Stomach fluid that creeps up, and into the esophagus causes discomfort and irritation for millions. If it happens often enough, it’s called gastroesophageal reflux disease or GERD. And it’s the first step down a path that can include esophageal damage and a precancerous condition called Barrett’s esophagus. Stomach acid is usually blocked from the esophagus by a band of muscles. The muscles hold the esophagus shut until pressure pushes it open. But if that band loosens, stomach acid can splash into the esophagus. To mimic the action of those muscles in people with GERD, Mayo Clinic physicians and scientists helped develop a band of magnetic beads. The device, called Linx, is about the diameter of a quarter (about 1 inch or 2.5 centimeters). Each magnetic bead rests on its neighbor but has the capacity to expand — allowing food and drink down, or air (belch) and vomit to come up.

It’s not caused by childbirth. And it’s surprisingly common. But fecal incontinence, the inability to control bowel movements, is a problem patients manage largely alone — even as it erodes their quality of life. At Mayo Clinic, physician-scientists have worked to define the problem, identify better ways to image the muscles responsible for elimination, as well as develop better diagnostic tools. One of those tools is the anal monometer. Developed at Mayo, it is portable and provides quick results. The hope is that, by providing better diagnostic options, patients can receive timely supportive care for this health problem.

Concussions, and what they mean for the brain in the long run, are of great concern to athletes and their families. Young athletes, who are especially at risk, take longer to recover, according to experts at Mayo. To assess athletes for concussions, Mayo Clinic researchers helped validate a universal, simple test for when a player’s brain has been injured.
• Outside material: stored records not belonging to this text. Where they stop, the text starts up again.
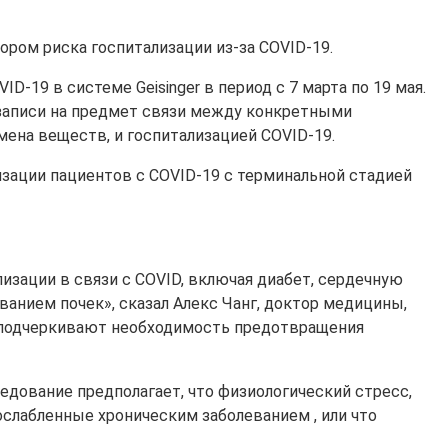
ором риска госпитализации из-за COVID-19.
D-19 в системе Geisinger в период с 7 марта по 19 мая.
 записи на предмет связи между конкретными
ена веществ, и госпитализацией COVID-19.
лизации пациентов с COVID-19 с терминальной стадией
ации в связи с COVID, включая диабет, сердечную
ванием почек», сказал Алекс Чанг, доктор медицины,
ты подчеркивают необходимость предотвращения
едование предполагает, что физиологический стресс,
слабленные хроническим заболеванием , или что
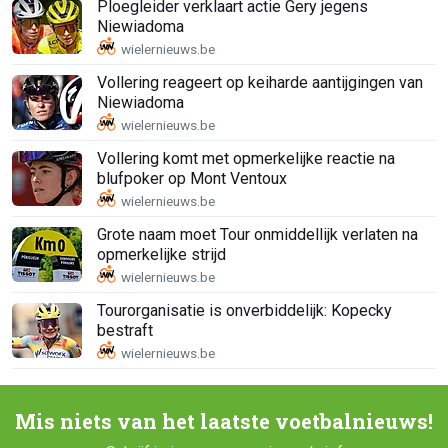
Ploegleider verklaart actie Gery jegens
Niewiadoma
Vollering reageert op keiharde aantijgingen van
Niewiadoma
Vollering komt met opmerkelijke reactie na
blufpoker op Mont Ventoux
Grote naam moet Tour onmiddellijk verlaten na
opmerkelijke strijd
Tourorganisatie is onverbiddelijk: Kopecky
bestraft
Mis niets van het laatste voetbalnieuws!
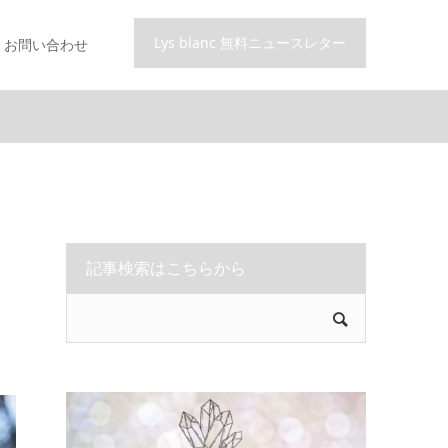
Lys blanc 無料ニュースレター
お問い合わせ
ー
記事検索はこちらから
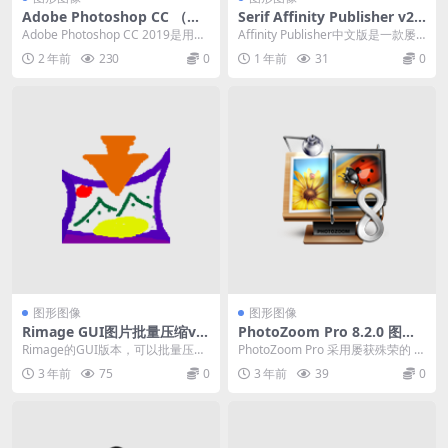
Adobe Photoshop CC （图
Serif Affinity Publisher v2.
像编辑软件）2019 20.0.2 中
6.2.3228 一款电脑桌面排版软
Adobe Photoshop CC 2019是用于
Affinity Publisher中文版是一款屡
文破解便携式版
件
处理光栅图形的程序的新版本。...
获殊荣的电脑桌面排版软件,可以...
2 年前
230
0
1 年前
31
0
图形图像
图形图像
Rimage GUI图片批量压缩v1.
PhotoZoom Pro 8.2.0 图片
6.1.49
无损放大工具绿色版
Rimage的GUI版本，可以批量压缩
PhotoZoom Pro 采用屡获殊荣的 B
图片而不影响外观。 压缩后图片尺
enVista S-Spline ...
3 年前
75
0
3 年前
39
0
寸疯狂缩小...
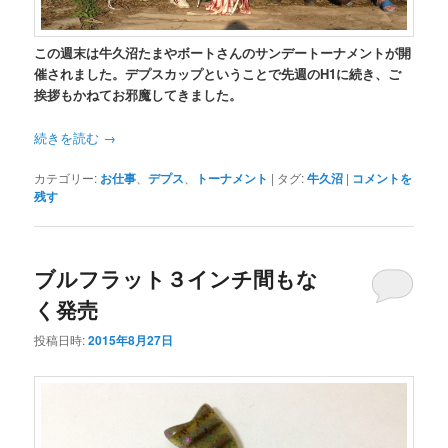
この週末は牛久沼たまやボートさんのサンデートーナメントが開
催されました。デプスカップということで先週のH1に続き、ご
挨拶もかねてお邪魔してきました。
続きを読む
→
カテゴリー:
お仕事
、
デプス
、
トーナメント
|
タグ:
牛久沼
|
コメントを
残す
ブルフラット３インチ間もな
く発売
投稿日時:
2015年8月27日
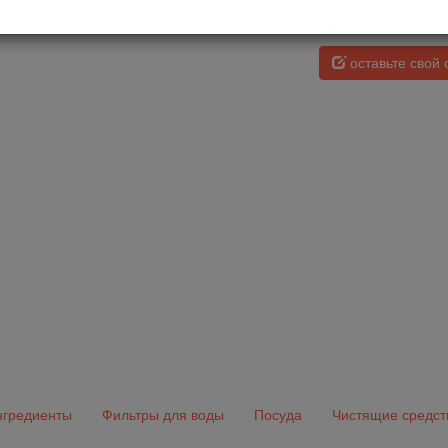
щность, Вт
ъем резервуара для воды, л
оставьте свой 
гредиенты
Фильтры для воды
Посуда
Чистящие средст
The test is simple and fast. The athlete reads a series of numbers as fast as he or she can. It seems simple, but the test requires a combination of eye movements, speech, language and concentration — all of which can be impaired by a concussion. Baseline scores are assessed prior to play. When the athlete is suspected of a concussion, the test, called the King-Devick test, is administered again, and the results are compared. In the case of brain injury, the athlete will read the numbers at a slower pace than his or her baseline time.

This is just a small selection of the innovations translated into clinical application through the efforts of many  at Mayo Clinic. The group responsible for brokering the agreements with outside entities to turn these innovations into products is Mayo Clinic Ventures.

Over the past 30 years, Mayo Clinic Ventures has generated over $600 million dollars from these activities. A significant portion of these funds are used to support Mayo’s research and education initiatives. By investing in the infrastructure to translate the advancement of basic science into clinical practice, Mayo Clinic can have an outsized effect on health care, prioritizing the needs of patients with complex medical conditions.